What is expected: Please print every record that follows, keeping each one exactly as it is.

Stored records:
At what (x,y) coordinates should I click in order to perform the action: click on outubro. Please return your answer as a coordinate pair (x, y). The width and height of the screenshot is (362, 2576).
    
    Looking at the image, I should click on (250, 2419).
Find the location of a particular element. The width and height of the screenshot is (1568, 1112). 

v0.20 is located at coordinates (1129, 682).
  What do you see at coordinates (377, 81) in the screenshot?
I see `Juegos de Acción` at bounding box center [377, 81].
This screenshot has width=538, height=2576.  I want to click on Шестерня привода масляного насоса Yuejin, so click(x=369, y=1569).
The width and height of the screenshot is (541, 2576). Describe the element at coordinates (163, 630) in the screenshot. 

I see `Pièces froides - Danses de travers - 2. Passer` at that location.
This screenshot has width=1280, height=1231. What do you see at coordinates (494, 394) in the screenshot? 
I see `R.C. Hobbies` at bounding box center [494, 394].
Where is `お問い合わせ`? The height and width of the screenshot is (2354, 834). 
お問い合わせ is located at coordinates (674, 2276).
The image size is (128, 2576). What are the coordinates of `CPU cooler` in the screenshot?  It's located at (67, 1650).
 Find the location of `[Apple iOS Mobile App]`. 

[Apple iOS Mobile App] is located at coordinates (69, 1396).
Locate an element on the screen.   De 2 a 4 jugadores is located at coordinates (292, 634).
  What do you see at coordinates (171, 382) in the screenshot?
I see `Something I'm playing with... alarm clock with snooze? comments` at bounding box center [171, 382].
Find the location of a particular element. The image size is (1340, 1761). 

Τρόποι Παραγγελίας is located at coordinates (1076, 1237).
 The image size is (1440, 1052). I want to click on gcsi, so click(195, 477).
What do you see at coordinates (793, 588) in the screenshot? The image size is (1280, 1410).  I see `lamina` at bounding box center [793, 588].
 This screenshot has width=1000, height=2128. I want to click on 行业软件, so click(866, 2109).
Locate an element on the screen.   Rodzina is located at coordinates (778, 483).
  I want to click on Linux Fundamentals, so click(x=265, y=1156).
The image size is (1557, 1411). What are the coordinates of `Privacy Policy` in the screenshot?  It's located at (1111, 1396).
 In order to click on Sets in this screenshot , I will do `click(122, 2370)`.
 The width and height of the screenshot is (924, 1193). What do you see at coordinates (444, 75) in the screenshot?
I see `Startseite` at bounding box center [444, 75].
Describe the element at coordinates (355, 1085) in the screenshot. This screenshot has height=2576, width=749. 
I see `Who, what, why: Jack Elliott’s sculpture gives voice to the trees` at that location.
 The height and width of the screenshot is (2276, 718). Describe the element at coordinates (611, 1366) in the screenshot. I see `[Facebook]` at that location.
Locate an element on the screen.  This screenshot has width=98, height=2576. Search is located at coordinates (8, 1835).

Result for this exercise:
At what (x,y) coordinates should I click in order to perform the action: click on outubro. Please return your answer as a coordinate pair (x, y). The width and height of the screenshot is (362, 2576).
    
    Looking at the image, I should click on (250, 2419).
Find the location of a particular element. The width and height of the screenshot is (1568, 1112). 

v0.20 is located at coordinates (1129, 682).
  What do you see at coordinates (377, 81) in the screenshot?
I see `Juegos de Acción` at bounding box center [377, 81].
This screenshot has width=538, height=2576.  I want to click on Шестерня привода масляного насоса Yuejin, so click(x=369, y=1569).
The width and height of the screenshot is (541, 2576). Describe the element at coordinates (163, 630) in the screenshot. 

I see `Pièces froides - Danses de travers - 2. Passer` at that location.
This screenshot has width=1280, height=1231. What do you see at coordinates (494, 394) in the screenshot? 
I see `R.C. Hobbies` at bounding box center [494, 394].
Where is `お問い合わせ`? The height and width of the screenshot is (2354, 834). 
お問い合わせ is located at coordinates (674, 2276).
The image size is (128, 2576). What are the coordinates of `CPU cooler` in the screenshot?  It's located at (67, 1650).
 Find the location of `[Apple iOS Mobile App]`. 

[Apple iOS Mobile App] is located at coordinates (69, 1396).
Locate an element on the screen.   De 2 a 4 jugadores is located at coordinates (292, 634).
  What do you see at coordinates (171, 382) in the screenshot?
I see `Something I'm playing with... alarm clock with snooze? comments` at bounding box center [171, 382].
Find the location of a particular element. The image size is (1340, 1761). 

Τρόποι Παραγγελίας is located at coordinates (1076, 1237).
 The image size is (1440, 1052). I want to click on gcsi, so click(195, 477).
What do you see at coordinates (793, 588) in the screenshot? The image size is (1280, 1410).  I see `lamina` at bounding box center [793, 588].
 This screenshot has width=1000, height=2128. I want to click on 行业软件, so click(866, 2109).
Locate an element on the screen.   Rodzina is located at coordinates (778, 483).
  I want to click on Linux Fundamentals, so click(x=265, y=1156).
The image size is (1557, 1411). What are the coordinates of `Privacy Policy` in the screenshot?  It's located at (1111, 1396).
 In order to click on Sets in this screenshot , I will do `click(122, 2370)`.
 The width and height of the screenshot is (924, 1193). What do you see at coordinates (444, 75) in the screenshot?
I see `Startseite` at bounding box center [444, 75].
Describe the element at coordinates (355, 1085) in the screenshot. This screenshot has height=2576, width=749. 
I see `Who, what, why: Jack Elliott’s sculpture gives voice to the trees` at that location.
 The height and width of the screenshot is (2276, 718). Describe the element at coordinates (611, 1366) in the screenshot. I see `[Facebook]` at that location.
Locate an element on the screen.  This screenshot has width=98, height=2576. Search is located at coordinates (8, 1835).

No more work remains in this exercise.